The GIBBON (General-purpose Information-Based Bayesian OptimisatioN) acquisition function¶

A particularly intuitive and empirically effective class of acquisition functions has arisen based on information theory. Information-theoretic Bayesian Optimisation (BO) seeks to reduce uncertainty in the location of high-performing areas of the search space, as measured in terms of differential entropy. BoTorch already supports information-theoretic BO through an implementation of the Max-value Entropy Search (MES) acquisition function [1] (see the Max-Value Entropy tutorial for details), which makes evaluations that reduce uncertainty in the maximum value attained by the objective function. However, in order to support batch and multi-fidelity BO, our implementation of MES employs numerical integrations and fantasy observations (i. e., we generate one point each time and when we try to generate the 𝑖-th point of a batch, we condition the models on the 𝑖−1 points generated prior to this). Unfortunately, Each of these calculations can can add significantly to the computational overhead incurred by BO.

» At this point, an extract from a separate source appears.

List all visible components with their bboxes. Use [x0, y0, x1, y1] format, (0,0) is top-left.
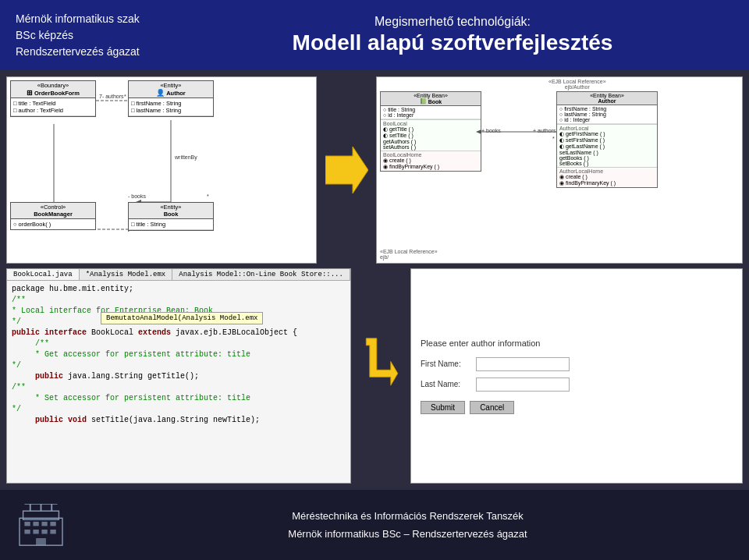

In this notebook, we provide an information-theoretic acquisition function for tasks where objective function query costs are not large enough to overshadow significant optimisation overheads known as General-purpose Information-Based Bayesian OptimisatioN (GIBBON) [2]. In this tutorial, we present a very high-level overview of GIBBON and demonstrate its use within BoTorch.

Calculating GIBBON¶

Following a principled information-theoretic construction, the GIBBON acquisition function measures the utility of evaluating a candidate batch of $B$ points $\{\textbf{x}\}_{i=1}^B$ as \begin{align} \alpha_{\text{GIBBON}}(\{\textbf{x}\}_{i=1}^B) &= \frac{1}{2}\log |C| + \sum_{i=1}^B \hat{\alpha}_{\text{MES}}(\textbf{x}_i) \end{align} where $|C|$ is the determinant of the $B\times B$ correlation matrix between the batch elements and $\hat{\alpha}_{\text{MES}}$ is an analytical approximation of the standard (non-batch) MES acquisition function. The GIBBON acquisition function forms a lower bound on the exact (but intractable) batch MES function and is consequently referred to as the qLowerBoundMaxValueEntropy in BoTorch. Crucially, GIBBON can be computed in closed-form and so incurs substantially lower overheads than batch MES via fantasies.

Interpretating GIBBON¶

Note that the above decomposition of GIBBON has two terms and each has a helpful intuitive justification. In particular, the first term encourages diversity within the batch (achieving high values for points with low predictive correlation), whereas the second term ensures that evaluations are targeted in areas of the search space that provide large amounts of information about the maximum value attained by the objective function.

References

[1] Wang, Z., Jegelka, S., Max-value Entropy Search for Efficient Bayesian Optimization. arXiv:1703.01968v3, 2018

[2] Moss, M., et al., GIBBON: General-purpose Information-Based Bayesian Optimisation. arXiv:2102.03324, 2020

In [1]:

import os 
SMOKE_TEST = os.environ.get("SMOKE_TEST")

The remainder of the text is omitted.